San Francisco - California Automobile Association Building
http://en.wikipedia.org/wiki/Califor...ation_Building

Even if the people inside are happy and well-paid, I still wouldn't admit to working in it simply because it's so shamefully ugly. What a dreadful, soul-crushing concrete box with a design "efficiency" that would make a Moscow housing project look like the Bellagio. Also, San Francisco has a surprising amount of these depressing, modernistic "grid buildings" and has easily the most overrated skyline.



Charlotte - Bank of America Corporate Center
http://en.wikipedia.org/wiki/Bank_of...rporate_Center

Another boring, obvious early 90's design that leaves you feeling empty. Its "puffy" stance and lack of repetition breaks feels like they were compensating for something. So in the end, the largest building downtown is the least interesting, and least popular. The locals mockingly call this building the "Taj McColl" after the massive ego who built this evil empire headquarters. And just how un-American is it to have 60 floors to pay tribute to the Queen of England 60-year reign?
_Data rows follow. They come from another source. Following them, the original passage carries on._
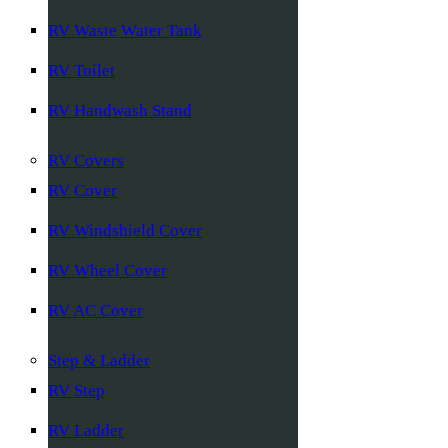
RV Waste Water Tank
RV Toilet
RV Handwash Stand
RV Covers
RV Cover
RV Windshield Cover
RV Wheel Cover
RV AC Cover
Step & Ladder
RV Step
RV Ladder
Atlanta - Coca-Cola headquarters
http://en.wikipedia.org/wiki/Coca-Cola_headquarters

The panels don't really match up, the viewing angles must look dreadful from the corner offices; esteemed dreadful box design, and the most useless spire "thing" I've ever seen. The closer you look at this failure of human engineering, the more ashamed you are of being one. For a company that supposedly had its roots in great Americana design; where is the evidence? Oh wait, we're talking about a hangover remedy with cocaine inside.



New Orleans - One Shell Square
http://en.wikipedia.org/wiki/One_Shell_Square

The worst part about this building is that almost the exact same thing was built only a year earlier in Houston. Big, empty corporations usually make big, empty-feeling office building designs. New Orleans has an otherwise, subtle, old-fashioned downtown and this building smears 80's boxy feces all over it. Maybe them not cleaning the exterior properly is supposed to make it blend in more. Looking at it inspires such emotions as "pointlessness" and "cage".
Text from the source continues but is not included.